Le stime dell'Absym, la principale organizzazione dei dottori belgi, hanno aumentato il panico nel Paese, dove a oggi si contano 25 casi. Per altri esperti, pero', si tratta di cifre esagerate

La ministra della Salute belga Maggie De Block

In Belgio, i casi accertati di coronavirus sono finora 25. Eppure sui media non si parla d'altro, anche per via dell'alta presenza di cittadini provenienti dalle zone europee più colpite dai contagi. E ad alimentare le crescenti preoccupazioni della popolazione si ci è messo anche il sindacato dei medici, secondo cui il Paese rischia di dover fare i conti con oltre 33mila morti a causa del Covid-19.

La cifra, va detto, rappresenta lo scenario peggiore. Ma la valutazione di Philippe Devos, capo dell'Absym, il principale sindacato di categoria del Belgio, ha scatenato paure e polemiche. Basandosi sui dati ufficiali del Servizio pubblico della sanità, dell’Organizzazione mondiale della sanità e del Centro europeo per il controllo e la prevenzione delle malattie, senza misure drastiche in termini di prevenzione, Devos stima che più di 850mila belgi potrebbero essere infettati in quanto il coronavirus è 1,7 volte più contagioso dell’influenza stagionale che colpisce 500mila persone ogni anno nel Paese.

Delle persone infette, sempre secondo questo scenario, 117.00 saranno ricoverate in ospedale e 52.000 avranno bisogno di cure intensive. Solo 30.000 letti sono disponibili, di cui 1.400 sarebbe occupati per la terapia intensiva. “Una volta riempiti questi letti, il paziente non potrà più essere curato con mezzi tecnologici elevati. Tornerà a casa e sarà curato con i mezzi disponibili. Ciò spiega allora un aumento della mortalità che si osserva nelle regioni in cui il sistema sanitario ha superato la saturazione”, prosegue il dottore. In caso di insufficienza di letti, il numero di decessi potrebbe essere di 33.150 se il tasso di mortalità dovesse arrivare al 3,9%. 

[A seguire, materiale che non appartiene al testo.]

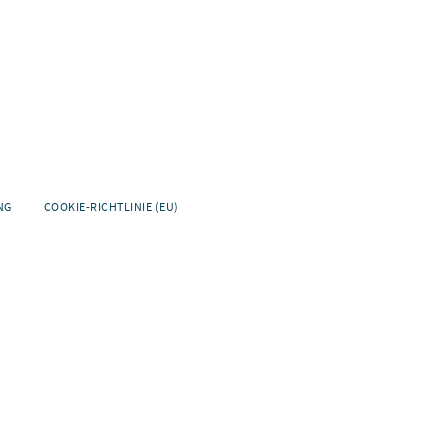
NG
COOKIE-RICHTLINIE (EU)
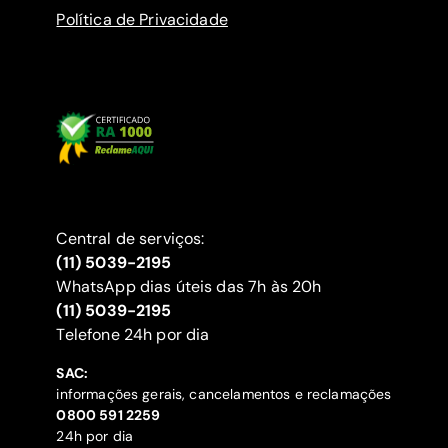
Política de Privacidade
Central de serviços:
(11) 5039-2195
WhatsApp dias úteis das 7h às 20h
(11) 5039-2195
‍Telefone 24h por dia
SAC:
informações gerais, cancelamentos e reclamações
‍0800 591 2259
24h por dia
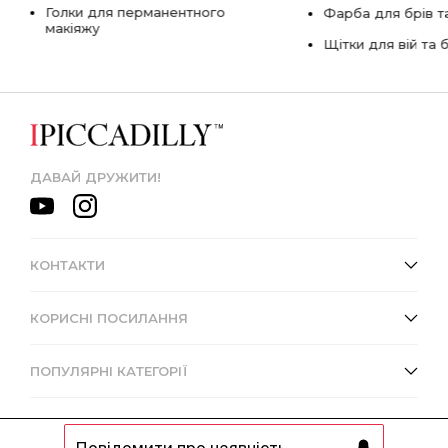
Голки для перманентного
Фарба для брів та
макіяжу
Щітки для вій та 
ДАВАЙ ДРУЖИТИ!
КОНТАКТИ
КОРИСНІ ПОСИЛАННЯ
ПОПУЛЯРНІ КАТЕГОРІЇ
Повідомити про наявність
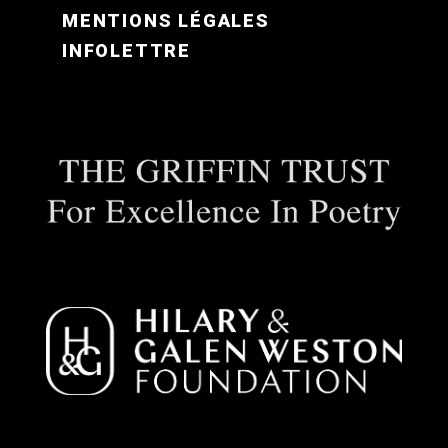
MENTIONS LÉGALES
INFOLETTRE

Un quadro allarmante, che pero' diversi esperti hanno subito contestato. “Fin dall’inizio dell'epidemia, il Belgio si sta preparando a ogni eventualità. Quindi questi calcoli apocalittici non hanno ragione di essere. Non serve a nulla avanzare numeri, se non a seminare il caos e a giocare con la paura delle persone. Scientificamente non ha senso”, è stata la dura replica di Emmanuel André, microbiologo all’Università di Leuven.

Sulla stessa linea il virologo Steven Van Gucht, a capo del comitato di esperti della task force creata dal governo per far fronte al coronavirus: "Lo scenario peggiore di fronte al coronavirus implicherebbe l’ospedalizzazione tra le 2mila e le 3mila persone, di cui 500-700 in terapia intensiva. In questo caso l’intera struttura ospedaliera dovrà essere interamente utilizzata. Se il virus si fosse diffuso contemporaneamente all’influenza stagionale, la situazione sarebbe diventata problematica", ha spiegato in conferenza stampa.  

Il Belgio ha intensificato i controlli relativi al coronavirus dopo lo scoppio dell'epidemia in Italia. Stando ai test effettuati finora, sono 25 le persone infette. Quasi tutti ritornavano da viaggi nel Nord Italia.